Amyloid Transthyretin (ATTR) Cardiomyopathy (CM) is a progressive and fatal disease caused by a variant in the transthyretin (TTR) gene that results in the misfolded protein. TTR protein is primarily synthesized in the liver as a tetrametric protein. In ATTR-CM, TTR tetramers become less stable and dissociate into monomers and fragments that misfold and aggregate into pathogenic amyloid deposits in multiple sites in the body, predominantly in peripheral nerves and the heart. Misfolded proteins can be deposited as amyloid fibrils resulting in amyloid TTR amyloidosis (ATTR) Continued accumulation of amyloid deposits leads to progressive thickening of myocardial walls, impaired diastolic function, heart failure, and death. There are two types of ATTR-CM, hereditary (hATTR-CM) that is caused by an inherited mutation in the TTR gene that causes amyloids to build up and wild type (WT) ATTR-CM that is spontaneous and occurs for no reason. Early diagnosis is the key. Several noninvasive screening methods are available in combination with laboratory testing for the diagnosis of ATTR cardiomyopathy. Multimodality cardiac imaging such as Echocardiography, Electrocardiography and Cardiac MRI are commonly used. A single screening result cannot establish a diagnosis but may be a warning sign of ATTR-CM. Genetic testing could determine if it is hereditary (hATTR) to check the possibility that family members may be affected.



Early therapeutic interventions included inhibition of hepatic synthesis of TTR via pharmacological agents, stabilizing the tetramer or disrupting the amyloid fibrils. These medications can help manage the condition to help prevent heart failure. Attruby (acoramidis) is an FDA approved drug that is a novel TTR stabilizer used in the treatment of ATTR-CM. Acoramidis binds the tetrameric form of TTR and prevents its dissociation into dimers and monomers. VYNDAMAX® is a medication that can slow the buildup of faulty proteins, helping to prevent heart failure.
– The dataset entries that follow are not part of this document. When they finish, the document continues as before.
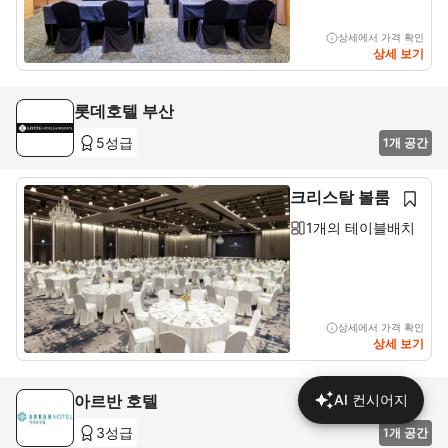
상세에서 가격 확인
상세 보기
롯데호텔 부산
5성급
1개 공간
크리스탈 볼룸
1개의 테이블배치
상세에서 가격 확인
상세 보기
아르반 호텔
AI 컨시어지
3성급
1개 공간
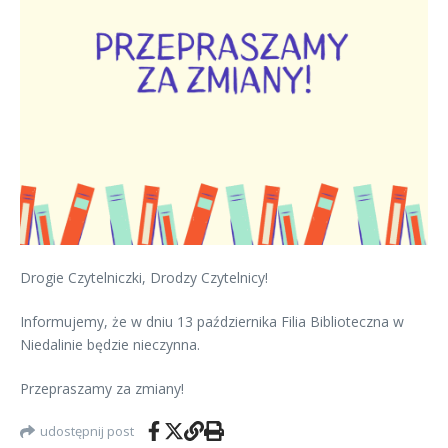
Drogie Czytelniczki, Drodzy Czytelnicy!
Informujemy, że w dniu 13 października Filia Biblioteczna w
Niedalinie będzie nieczynna.
Przepraszamy za zmiany!
udostępnij post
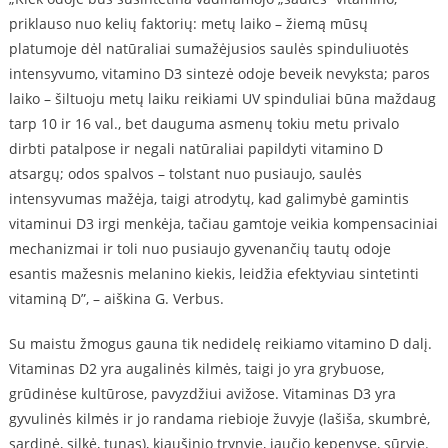
priklauso nuo kelių faktorių: metų laiko – žiemą mūsų
platumoje dėl natūraliai sumažėjusios saulės spinduliuotės
intensyvumo, vitamino D3 sintezė odoje beveik nevyksta; paros
laiko – šiltuoju metų laiku reikiami UV spinduliai būna maždaug
tarp 10 ir 16 val., bet dauguma asmenų tokiu metu privalo
dirbti patalpose ir negali natūraliai papildyti vitamino D
atsargų; odos spalvos – tolstant nuo pusiaujo, saulės
intensyvumas mažėja, taigi atrodytų, kad galimybė gamintis
vitaminui D3 irgi menkėja, tačiau gamtoje veikia kompensaciniai
mechanizmai ir toli nuo pusiaujo gyvenančių tautų odoje
esantis mažesnis melanino kiekis, leidžia efektyviau sintetinti
vitaminą D”, – aiškina G. Verbus.
Su maistu žmogus gauna tik nedidelę reikiamo vitamino D dalį.
Vitaminas D2 yra augalinės kilmės, taigi jo yra grybuose,
grūdinėse kultūrose, pavyzdžiui avižose. Vitaminas D3 yra
gyvulinės kilmės ir jo randama riebioje žuvyje (lašiša, skumbrė,
sardinė, silkė, tunas), kiaušinio trynyje, jaučio kepenyse, sūryje.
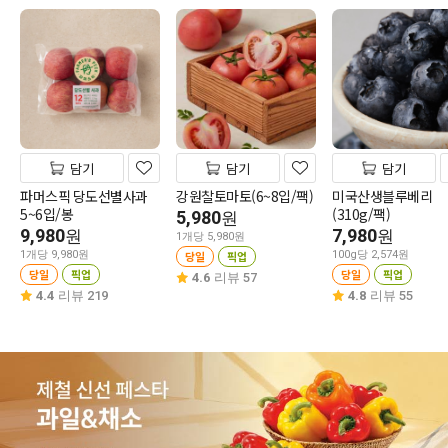
담기
담기
담기
파머스픽 당도선별사과
강원찰토마토(6~8입/팩)
미국산생블루베리
5~6입/봉
(310g/팩)
5,980
원
9,980
7,980
원
원
1개당 5,980원
1개당 9,980원
당일
픽업
100g당 2,574원
당일
픽업
당일
픽업
4.6
리뷰 57
4.4
리뷰 219
4.8
리뷰 55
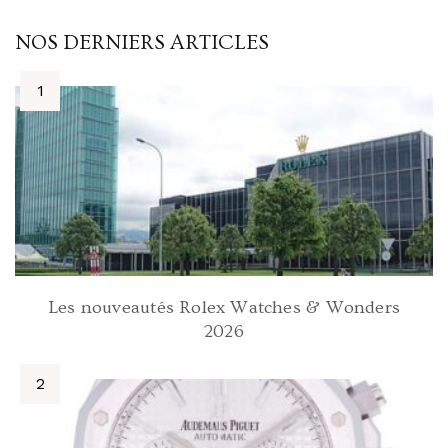
NOS DERNIERS ARTICLES
Les nouveautés Rolex Watches & Wonders
2026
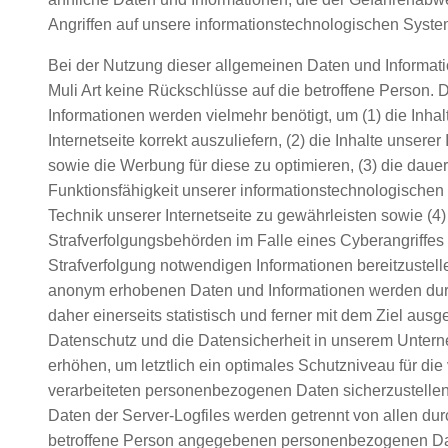
Angriffen auf unsere informationstechnologischen Syste
Bei der Nutzung dieser allgemeinen Daten und Informati
Muli Art keine Rückschlüsse auf die betroffene Person. 
Informationen werden vielmehr benötigt, um (1) die Inhal
Internetseite korrekt auszuliefern, (2) die Inhalte unserer 
sowie die Werbung für diese zu optimieren, (3) die dauer
Funktionsfähigkeit unserer informationstechnologische
Technik unserer Internetseite zu gewährleisten sowie (4
Strafverfolgungsbehörden im Falle eines Cyberangriffes 
Strafverfolgung notwendigen Informationen bereitzustell
anonym erhobenen Daten und Informationen werden durc
daher einerseits statistisch und ferner mit dem Ziel ausg
Datenschutz und die Datensicherheit in unserem Unter
erhöhen, um letztlich ein optimales Schutzniveau für die
verarbeiteten personenbezogenen Daten sicherzustelle
Daten der Server-Logfiles werden getrennt von allen dur
betroffene Person angegebenen personenbezogenen Da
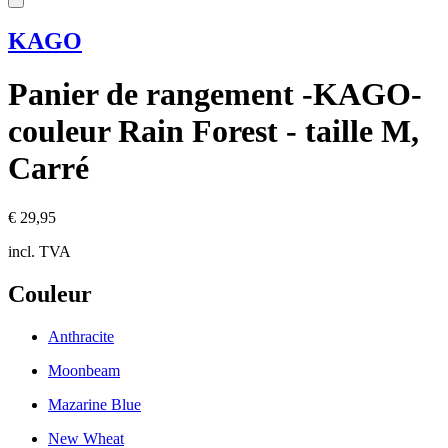
KAGO
Panier de rangement -KAGO-
couleur Rain Forest - taille M,
Carré
€ 29,95
incl. TVA
Couleur
Anthracite
Moonbeam
Mazarine Blue
New Wheat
Advancements in gene editing technologies such as CRISPR-Cas9 and RNA therapeutics such as small interfering RNA (siRNA) and antisense oligonucleotides (ASO) that block the liver TTR expression are being tested in several clinical trials. An investigational therapy, NTLA-2001 in Phase I trials is being evaluated targeting the TTR gene via gene editing strategy. Intellia Therapeutics designed NTLA-2001 based on CRISPR/Cas9 technology to inactivate the TTR gene, thereby preventing the production of harmful protein. Delivered systemically via a proprietary non-viral LNP platform, NTLA-2001 has demonstrated consistent, deep, and long-lasting reductions in TTR protein levels in interim Phase 1 clinical data. Importantly, re-dosing with CRISPR has shown an additive effect, further highlighting the potential of this approach. NTLA-2001 is currently being evaluated in patients with both ATTR-CM and ATTRv-PN (polyneuropathy).



The clinical landscape for ATTR-CM is rapidly evolving, with RNA interference technologies driving a new wave of mRNA-targeted therapies into clinical trials.





RNAi (interference) is emerging as a new class of medicines to silence or turn-off specific genes at RNA level. RNAi is a revolutionary approach that leverages the body's natural gene silencing mechanism. This biological process involves small interfering RNAs (siRNAs), short double-stranded RNA molecules that target and destroy specific messenger RNAs (mRNAs). These mRNAs carry genetic instructions from DNA, ultimately directing protein synthesis. Within cells, siRNAs are incorporated into the RNA-induced silencing complex (RISC). This complex unwinds the siRNA, retaining a single strand that acts as a guide to locate and bind to complementary disease-causing mRNAs. Once bound, RISC functions like molecular scissors, cleaving the target mRNA, thereby preventing the production of the corresponding harmful protein. Importantly, a single siRNA-loaded RISC can degrade multiple mRNA copies, making this a highly efficient and catalytic process for gene silencing and a promising avenue for developing novel disease treatments. Based on this technology Alnylam Pharmaceuticals developed 'Vutrisiran' an investigational RNAi therapy that is showing promising results for ATTR-CM in Phase III clinical trials.



Apart from gene editing and RNA interference, novel antibody therapies are being developed for ATTR-CM to target the disease at protein level. Antibody therapies are designed to specifically target and remove the misfolded, disease-causing forms of the transthyretin (TTR) protein. Currently in clinical trials, these therapies aim to address the underlying cause of ATTR-CM by depleting these harmful amyloid deposits.



The development of ATTR-Cardiomyopathy therapies is a testament to the power of modern medicine. By harnessing cutting-edge technologies like gene editing, RNA interference, and antibody engineering, researchers are bringing hope to patients and families affected by this devastating disease. These innovative approaches offer the promise of transformative treatments that could significantly improve the lives of individuals living with ATTR-Cardiomyopathy.